On 21/04/2023 15:37, Chris Adams wrote: I don't see any benefit to programmatically-generated reverse DNS. I stopped setting it up a long time ago now. Really, reverse DNS these days is mostly only useful for: - mail servers (where it shows a modicum of control and clue) - infrastructure/router IPs (so mtr/traceroute can show useful info) I would say the absence of reverse DNS tells useful info to receiving MTAs - to preferably not accept. Frank
Re: Reverse DNS for eyeballs?
Once upon a time, Forrest Christian (List Account) said: > I have a feeling that I might be stepping into a can of worms by asking > this, but.. > > What's the current thinking around reverse DNS on IPs used by typical > residential/ small business customers. I don't see any benefit to programmatically-generated reverse DNS. I stopped setting it up a long time ago now.

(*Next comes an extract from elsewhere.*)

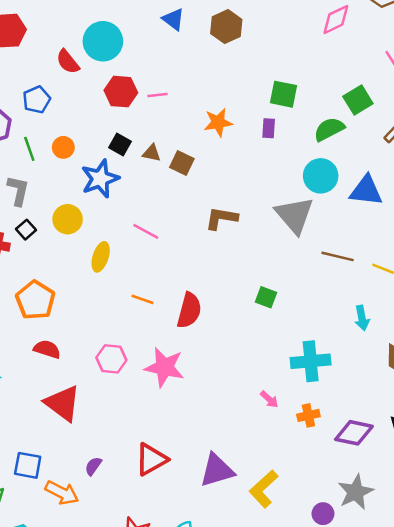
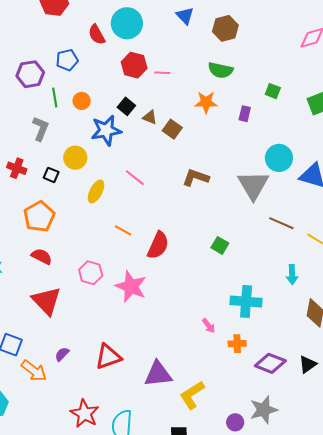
green square: (284, 94) -> (273, 91), moved, size x0.7
green semicircle: (329, 129) -> (221, 70), moved, turned -150
black square: (26, 230) -> (51, 175), moved, turned -35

Really, reverse DNS these days is mostly only useful for: - mail servers (where it shows a modicum of control and clue) - infrastructure/router IPs (so mtr/traceroute can show useful info) -- Chris Adams
Re: Reverse DNS for eyeballs?
> On Apr 21, 2023, at 11:38 AM, Forrest Christian (List Account) > wrote: > What's the current thinking around reverse DNS on IPs used by typical > residential/ small business customers? > I'm not talking about reverse dns for infrastructure/router IPs here, as I > still feel those need to be kept up to date. This is just for the individual > end user IPs. I think it’s really useful… but as IPv4 becomes a thing of the past, it probably needs to be supplied dynamically by a plug-in to your nameserver, rather than in giant static tables. -Bill
Reverse DNS for eyeballs?
I have a feeling that I might be stepping into a can of worms by asking this, but.. What's the current thinking around reverse DNS on IPs used by typical residential/ small business customers. Way way back in the day I used to generate "filler" reverse dns for all of these ranges .. that is, records like "45.100.51.198.in-addr.arpa IN PTR 198-51-100‐45.dialup.example.com", and then add a forward A record to match. We had a procedure to override this generic domain upon customer request when a static IP was assigned, such as for a mail server. As time has marched on, and other people were responsible for the reverse dns zones, cruft from old customers no longer with us has accumulated in the reverse DNS override file and I recently discovered that many newer ranges are either nonexistent or not updated. As I'm in the process of cleaning up several other related messes, I'm feeling I should clean this one up too. I've kinda felt for a while now that reverse dns isn't really needed for the customer IPs but before I dump the whole thing overboard and switch to returning NXDOMAIN unless the customer really needs a reverse dns record I figured I'd ask what the current thinking is for these among the internet community. I'm not talking about reverse dns for infrastructure/router IPs here, as I still feel those need to be kept up to date. This is just for the individual end user IPs.